A novel that punches you in the heart: the powerful, unbearably moving and ultimately uplifting story of twin brothers, Jon and Eden, as they grow up and begin to understand what it is to be men, and what it takes to knit a fractured family back together.

This is a story about love. About the love that nine-year-old twins Jon and Eden Hardacre have for their mum, for the creek that they swim in, and for each other – this is the love that they trust, that’s clear and pure as sunlight, as honey, as water.

But in the wake of a terrible accident, the boys have to grow up fast.
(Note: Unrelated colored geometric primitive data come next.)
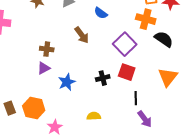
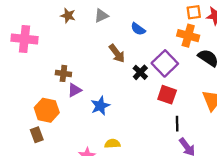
brown cross: (47, 49) -> (63, 73), moved
black cross: (103, 78) -> (140, 72), moved, turned -32
orange hexagon: (34, 108) -> (47, 110), moved
yellow semicircle: (94, 116) -> (112, 144), moved

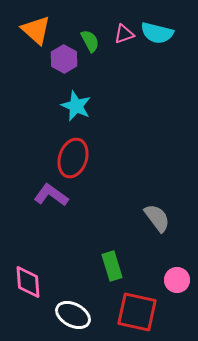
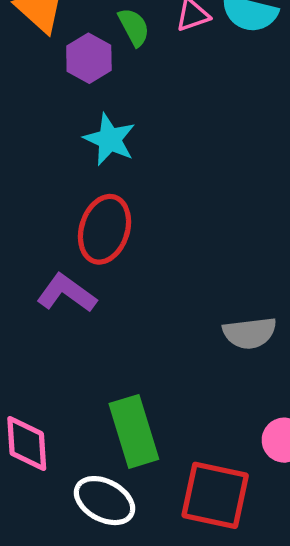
gray semicircle: (157, 218) -> (250, 333), turned 120
green rectangle: (112, 266) -> (134, 431), moved, size x1.4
They compete with each other to make the Olympic Games swimming squad, fall in love with the same girl, and begin to realise how complicated love can be and how it doesn’t always show itself in the ways that we expect.
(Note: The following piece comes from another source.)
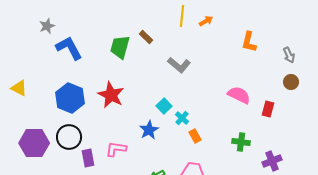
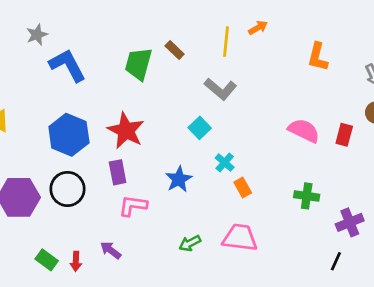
yellow line: (182, 16) -> (226, 42), moved
cyan square: (164, 106) -> (200, 128), moved
red rectangle: (268, 109) -> (344, 135), moved
purple rectangle: (88, 158) -> (118, 172), moved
Heart-hammeringly original, intense and deeply moving, We Were Not Men is a powerhouse novel about all the various faces that love shows us and how sometimes, distracted by life, ambition or attraction, we take it for granted until it’s too late – or almost too late. It’s an unforgettable novel about the difference between getting older and growing up, from an astonishing new and original voice, pulsing with grief, hope and love.

We Were Not Men is Campbell Mattinson’s debut novel – and what a debut this is. From the very first page, I had the sense that I was in the hands of a talented, capable writer, and that this was one of those rare, once-in-a-while reads.
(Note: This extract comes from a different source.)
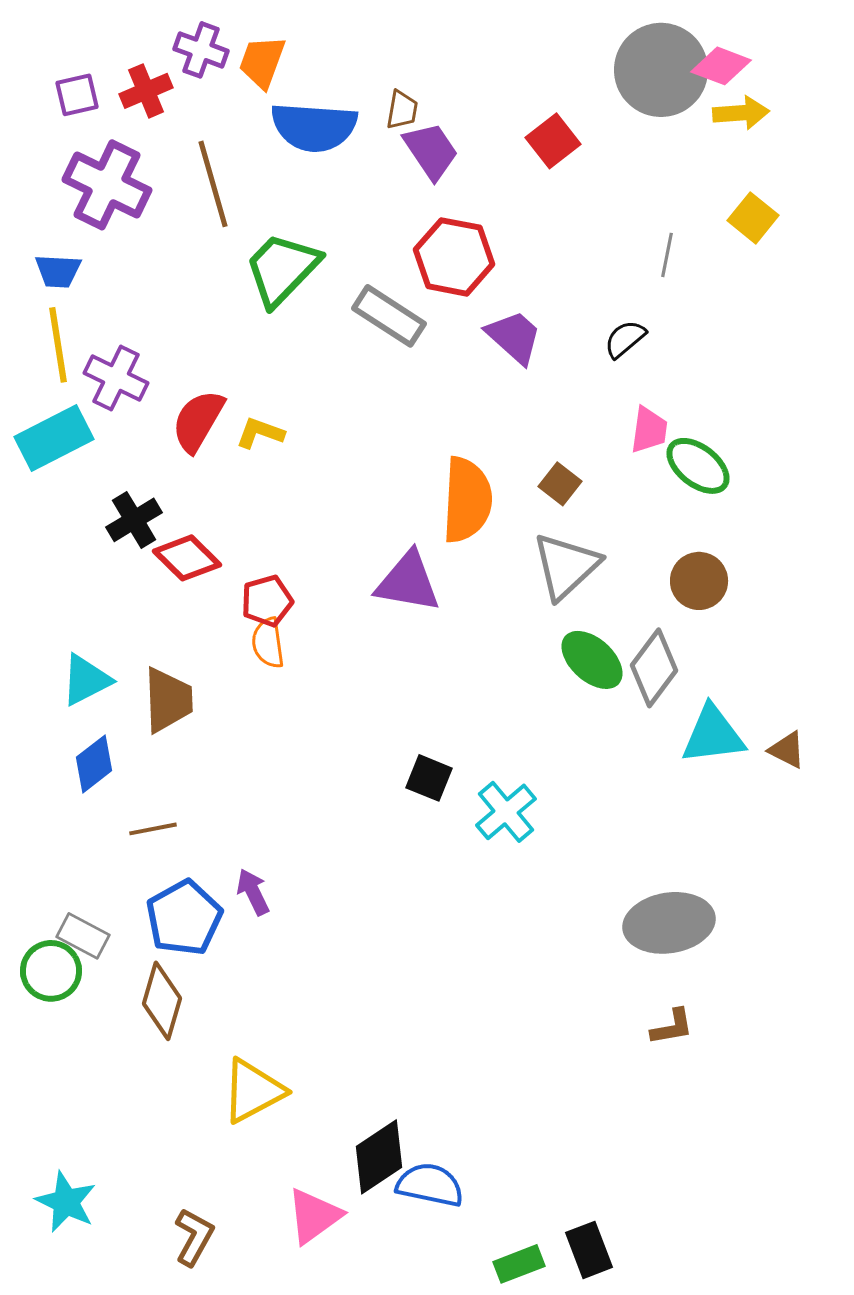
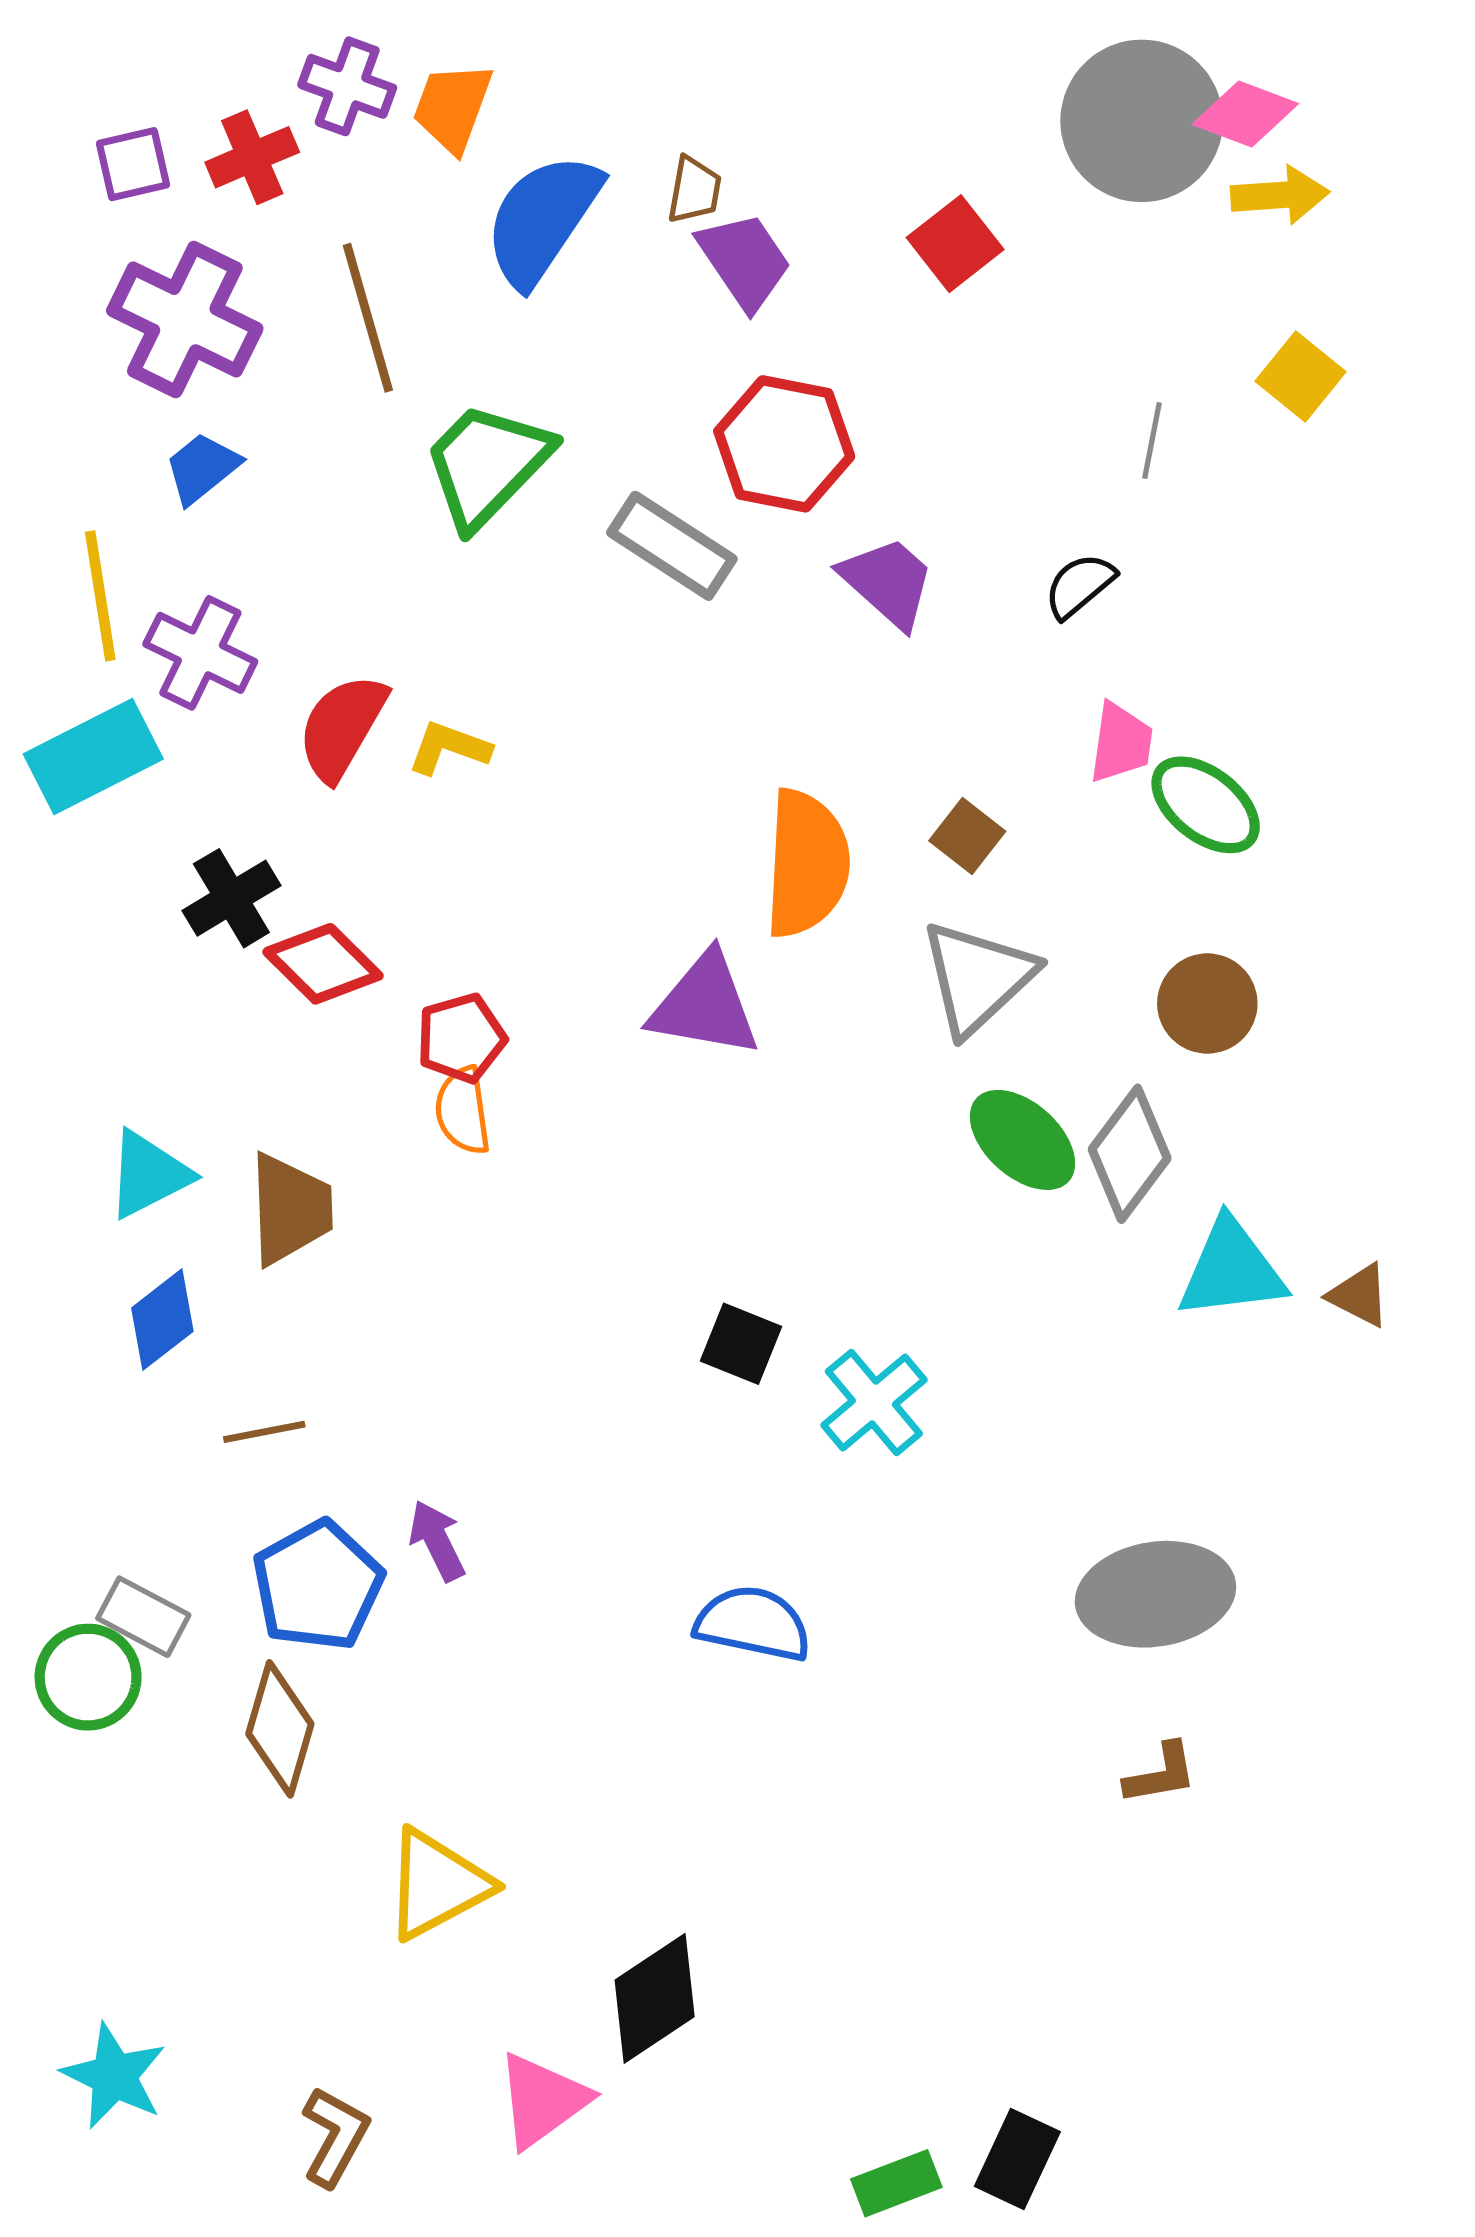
blue semicircle: (314, 127) -> (542, 219), turned 120
blue trapezoid: (58, 271) -> (202, 468), moved, turned 138
blue semicircle: (430, 1185) -> (753, 1624), moved
black rectangle: (589, 1250) -> (1017, 2159), turned 46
Told in sparse vignettes, the novel follows twin brothers Jon and Eden as they come of age, enduring tragedy, love, and heartache. The relationship between these two brothers sits at the heart and soul of this narrative. I’ve often wondered what it would feel like to have a twin – to be so closely tied to another human being, both genetically and psychologically – and after reading We Were Not Men, I felt I had some idea. The relationship between Jon and Eden is intense and emotional and sometimes messy, yet their bond runs deep and is poignantly portrayed here.

Other than the twins, another standout character for me was their step-grandma Bobbie, a quirky ex-stockbroker who enjoys a glass of red and is still grieving the loss of her husband, Jack. Jon, Eden, Bobbie and all the rest of Mattinson’s characters are vividly imagined and richly nuanced, and you will fall in love with each of them by the end of this story.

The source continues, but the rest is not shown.